• [Dataset entries]:

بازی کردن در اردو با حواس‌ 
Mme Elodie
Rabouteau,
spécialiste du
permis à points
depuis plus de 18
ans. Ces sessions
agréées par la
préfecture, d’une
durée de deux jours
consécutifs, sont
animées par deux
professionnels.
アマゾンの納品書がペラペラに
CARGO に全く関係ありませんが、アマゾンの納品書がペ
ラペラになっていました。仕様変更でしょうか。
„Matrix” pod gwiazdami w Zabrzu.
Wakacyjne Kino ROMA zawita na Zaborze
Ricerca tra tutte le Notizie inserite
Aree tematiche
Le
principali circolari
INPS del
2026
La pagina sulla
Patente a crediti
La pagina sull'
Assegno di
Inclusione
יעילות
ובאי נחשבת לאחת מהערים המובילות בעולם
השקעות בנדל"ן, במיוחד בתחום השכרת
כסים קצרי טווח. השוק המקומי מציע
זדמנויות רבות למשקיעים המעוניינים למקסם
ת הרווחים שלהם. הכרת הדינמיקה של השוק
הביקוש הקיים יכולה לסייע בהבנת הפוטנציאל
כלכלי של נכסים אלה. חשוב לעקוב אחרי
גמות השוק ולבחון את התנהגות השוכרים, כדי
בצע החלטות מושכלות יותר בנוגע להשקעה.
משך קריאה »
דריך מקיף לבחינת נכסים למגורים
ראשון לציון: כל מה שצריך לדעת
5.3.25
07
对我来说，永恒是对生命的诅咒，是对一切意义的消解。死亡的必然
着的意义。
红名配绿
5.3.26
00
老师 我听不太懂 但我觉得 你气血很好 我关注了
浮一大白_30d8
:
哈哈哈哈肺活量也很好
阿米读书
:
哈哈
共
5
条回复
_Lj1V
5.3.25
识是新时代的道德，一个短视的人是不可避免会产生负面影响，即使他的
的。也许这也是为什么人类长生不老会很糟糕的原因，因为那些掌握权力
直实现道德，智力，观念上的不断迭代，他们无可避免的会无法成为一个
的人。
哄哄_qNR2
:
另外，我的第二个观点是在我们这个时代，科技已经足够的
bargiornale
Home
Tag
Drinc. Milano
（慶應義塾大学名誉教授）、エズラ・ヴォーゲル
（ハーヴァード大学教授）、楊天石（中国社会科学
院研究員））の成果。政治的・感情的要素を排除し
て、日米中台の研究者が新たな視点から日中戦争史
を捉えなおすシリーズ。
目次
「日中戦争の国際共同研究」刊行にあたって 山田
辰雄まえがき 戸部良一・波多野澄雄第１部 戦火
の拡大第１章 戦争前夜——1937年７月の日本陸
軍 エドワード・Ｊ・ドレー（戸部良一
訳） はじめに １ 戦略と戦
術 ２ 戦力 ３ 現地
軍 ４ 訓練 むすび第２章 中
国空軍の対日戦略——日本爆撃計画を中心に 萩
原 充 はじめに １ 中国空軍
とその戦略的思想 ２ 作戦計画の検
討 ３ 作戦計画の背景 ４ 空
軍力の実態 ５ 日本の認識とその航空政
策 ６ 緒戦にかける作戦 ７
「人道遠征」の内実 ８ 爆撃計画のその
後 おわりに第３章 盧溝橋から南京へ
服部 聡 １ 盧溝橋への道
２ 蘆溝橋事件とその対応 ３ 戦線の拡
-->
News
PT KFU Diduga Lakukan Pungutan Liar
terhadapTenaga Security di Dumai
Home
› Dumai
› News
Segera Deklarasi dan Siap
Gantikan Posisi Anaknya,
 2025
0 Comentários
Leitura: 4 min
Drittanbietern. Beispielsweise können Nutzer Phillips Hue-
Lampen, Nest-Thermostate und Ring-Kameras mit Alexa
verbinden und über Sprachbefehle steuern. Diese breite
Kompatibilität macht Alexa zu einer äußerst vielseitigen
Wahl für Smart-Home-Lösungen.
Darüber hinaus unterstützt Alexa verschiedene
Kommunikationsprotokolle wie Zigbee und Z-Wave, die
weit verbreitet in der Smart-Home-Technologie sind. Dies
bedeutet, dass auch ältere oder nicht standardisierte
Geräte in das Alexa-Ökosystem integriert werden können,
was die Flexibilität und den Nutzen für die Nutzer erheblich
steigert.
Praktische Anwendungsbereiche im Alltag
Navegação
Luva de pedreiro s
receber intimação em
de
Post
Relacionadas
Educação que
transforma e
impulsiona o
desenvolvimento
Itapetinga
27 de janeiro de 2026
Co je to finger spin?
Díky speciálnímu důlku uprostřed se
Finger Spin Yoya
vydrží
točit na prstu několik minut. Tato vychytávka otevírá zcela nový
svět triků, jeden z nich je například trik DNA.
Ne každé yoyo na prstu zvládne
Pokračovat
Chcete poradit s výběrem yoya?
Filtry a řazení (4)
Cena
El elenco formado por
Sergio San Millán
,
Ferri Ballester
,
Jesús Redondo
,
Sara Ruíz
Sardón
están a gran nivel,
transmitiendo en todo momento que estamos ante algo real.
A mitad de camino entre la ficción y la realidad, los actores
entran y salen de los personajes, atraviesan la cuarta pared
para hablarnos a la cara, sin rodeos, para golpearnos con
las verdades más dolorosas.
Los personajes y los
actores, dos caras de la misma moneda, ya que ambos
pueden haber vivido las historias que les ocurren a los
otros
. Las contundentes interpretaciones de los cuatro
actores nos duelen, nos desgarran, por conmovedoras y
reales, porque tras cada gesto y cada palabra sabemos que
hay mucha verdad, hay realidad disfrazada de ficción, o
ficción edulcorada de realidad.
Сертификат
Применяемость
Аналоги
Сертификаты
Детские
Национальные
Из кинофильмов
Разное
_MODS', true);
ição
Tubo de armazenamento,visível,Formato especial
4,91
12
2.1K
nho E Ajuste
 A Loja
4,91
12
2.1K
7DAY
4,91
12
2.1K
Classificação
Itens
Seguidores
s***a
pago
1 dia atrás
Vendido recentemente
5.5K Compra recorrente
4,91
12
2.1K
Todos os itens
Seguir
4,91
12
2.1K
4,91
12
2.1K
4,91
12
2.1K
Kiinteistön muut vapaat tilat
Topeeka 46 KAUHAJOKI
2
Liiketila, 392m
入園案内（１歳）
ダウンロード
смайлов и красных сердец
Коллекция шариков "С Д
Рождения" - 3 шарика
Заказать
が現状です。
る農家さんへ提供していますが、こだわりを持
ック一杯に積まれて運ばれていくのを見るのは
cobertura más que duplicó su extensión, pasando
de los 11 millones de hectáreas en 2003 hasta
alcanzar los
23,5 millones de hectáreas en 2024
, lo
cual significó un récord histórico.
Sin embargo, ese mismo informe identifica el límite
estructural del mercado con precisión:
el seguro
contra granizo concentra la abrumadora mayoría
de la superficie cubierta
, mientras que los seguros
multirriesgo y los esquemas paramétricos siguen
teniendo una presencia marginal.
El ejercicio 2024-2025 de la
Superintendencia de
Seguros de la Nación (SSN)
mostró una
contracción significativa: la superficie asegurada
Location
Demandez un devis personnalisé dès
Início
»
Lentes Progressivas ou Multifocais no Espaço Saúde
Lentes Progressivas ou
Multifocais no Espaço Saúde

• [What you will do]: Go through the entries above, and wherever a line holds the word "戸部良一", copy that line.

• [Task result]:
辰雄まえがき 戸部良一・波多野澄雄第１部 戦火
軍 エドワード・Ｊ・ドレー（戸部良一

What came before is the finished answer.